### What is required
Output the entries that follow character for character. Leave every image out.

### Records shown
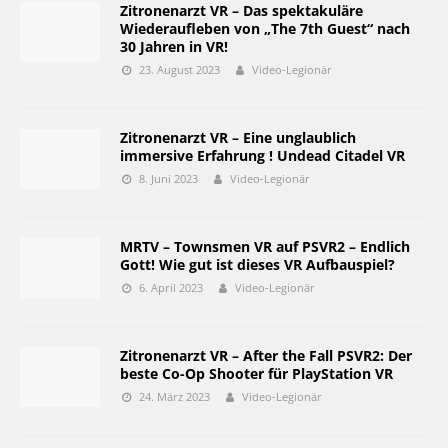
Zitronenarzt VR – Das spektakuläre
Wiederaufleben von „The 7th Guest“ nach
30 Jahren in VR!
23. August 2023
Video-Legionär
Zitronenarzt VR – Eine unglaublich
immersive Erfahrung ! Undead Citadel VR
8. Juni 2023
Video-Legionär
MRTV – Townsmen VR auf PSVR2 – Endlich
Gott! Wie gut ist dieses VR Aufbauspiel?
6. April 2023
Video-Legionär
Zitronenarzt VR – After the Fall PSVR2: Der
beste Co-Op Shooter für PlayStation VR
24. März 2023
Video-Legionär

### Exercise response
Zitronenarzt VR – Das spektakuläre
Wiederaufleben von „The 7th Guest“ nach
30 Jahren in VR!
23. August 2023
Video-Legionär
Zitronenarzt VR – Eine unglaublich
immersive Erfahrung ! Undead Citadel VR
8. Juni 2023
Video-Legionär
MRTV – Townsmen VR auf PSVR2 – Endlich
Gott! Wie gut ist dieses VR Aufbauspiel?
6. April 2023
Video-Legionär
Zitronenarzt VR – After the Fall PSVR2: Der
beste Co-Op Shooter für PlayStation VR
24. März 2023
Video-Legionär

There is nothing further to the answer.